Anthony Gardner is a Senior Adviser at Brunswick Group and its Geopolitical offer, based across our London and Brussels offices. Anthony was previously the US Ambassador to the EU 2014-2017. These notes are his personal views.

William Medvei, a Brunswick Group Director in the London office and specialist on the oil & gas market, comments on the possible implications on the sector:

What do the sanctions on Iran mean for oil markets?

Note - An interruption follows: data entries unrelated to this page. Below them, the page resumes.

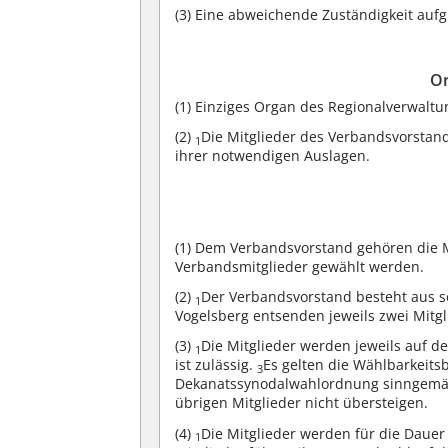
(3)
Eine abweichende Zuständigkeit aufg
Or
(1)
Einziges Organ des Regionalverwaltu
(2)
Die Mitglieder des Verbandsvorstand
1
ihrer notwendigen Auslagen.
(1)
Dem Verbandsvorstand gehören die Mi
Verbandsmitglieder gewählt werden.
(2)
Der Verbandsvorstand besteht aus s
1
Vogelsberg entsenden jeweils zwei Mitg
(3)
Die Mitglieder werden jeweils auf 
1
ist zulässig.
Es gelten die Wählbarkeit
3
Dekanatssynodalwahlordnung sinngem
übrigen Mitglieder nicht übersteigen.
(4)
Die Mitglieder werden für die Daue
1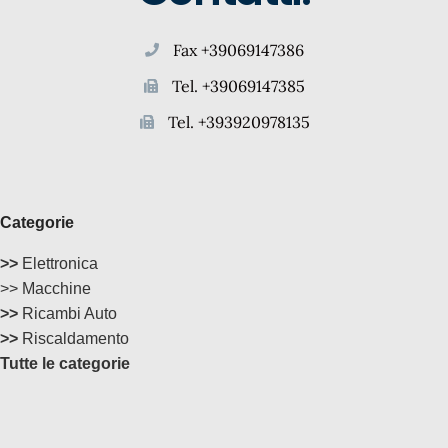
Fax +39069147386
Tel. +39069147385
Tel. +393920978135
Categorie
>>
Elettronica
>> Macchine
>>
Ricambi Auto
>>
Riscaldamento
Tutte le categorie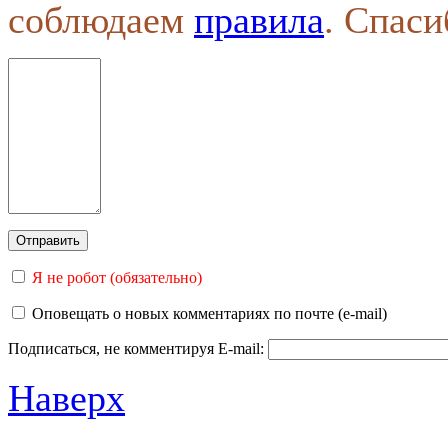
соблюдаем
правила
. Спаси
Я не робот (обязательно)
Оповещать о новых комментариях по почте (e-mail)
Подписаться, не комментируя
E-mail:
Наверх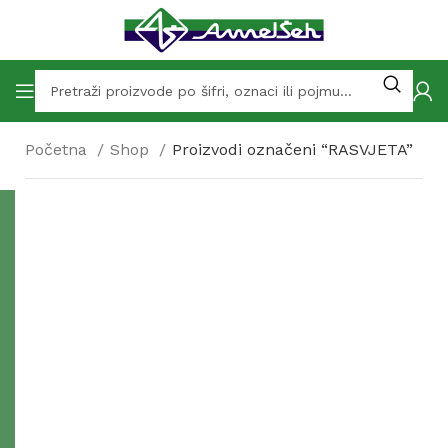
Početna
Shop
Proizvodi označeni “RASVJETA”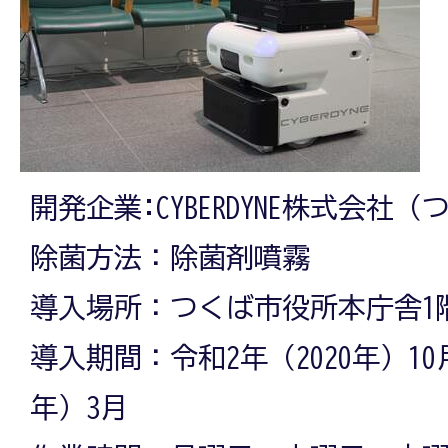
開発企業:CYBERDYNE株式会社
除菌方法：除菌剤噴霧
導入場所：つくば市役所本庁舎1
導入期間：令和2年（2020年）10
年）3月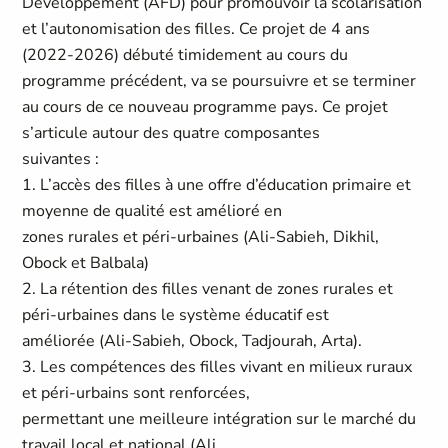
Développement (AFD) pour promouvoir la scolarisation
et l’autonomisation des filles. Ce projet de 4 ans
(2022-2026) débuté timidement au cours du
programme précédent, va se poursuivre et se terminer
au cours de ce nouveau programme pays. Ce projet
s’articule autour des quatre composantes
suivantes :
1. L’accès des filles à une offre d’éducation primaire et
moyenne de qualité est amélioré en
zones rurales et péri-urbaines (Ali-Sabieh, Dikhil,
Obock et Balbala)
2. La rétention des filles venant de zones rurales et
péri-urbaines dans le système éducatif est
améliorée (Ali-Sabieh, Obock, Tadjourah, Arta).
3. Les compétences des filles vivant en milieux ruraux
et péri-urbains sont renforcées,
permettant une meilleure intégration sur le marché du
travail local et national (Ali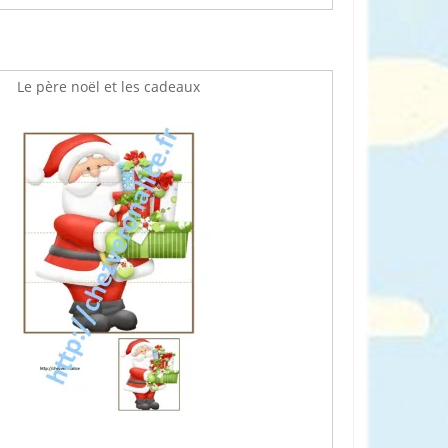
Le père noël et les cadeaux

Much of the impact of sanctions on Iran had already been priced in to the oil market in the weeks running up to President Trump’s decision. Brent crude, the global benchmark, had risen over 10% in the month beforehand to reach $77/barrel the day after Trump formally announced he was abandoning the deal and re-imposing sanctions.

What happens next?

The first question to ask is what is the likely impact on oil prices in the long term. One of the key factors behind the strengthening oil price in the last six months has been the rapid loss of 0.5 million barrels a day of oil exports from Venezuela. With sanctions on Iran likely to reduce global supplies by a further 0.5 million barrels a day (even with China set to ignore the ban on importing Iranian crude) much will depend on the ability of shale producers in the USA and Saudi Arabia to respond by opening the taps. This will be crucial in order to meet global oil demand which, according to Wood Mackenzie, will hit over 100 million barrels a day later this year – without that supply response oil prices are likely to spike much higher.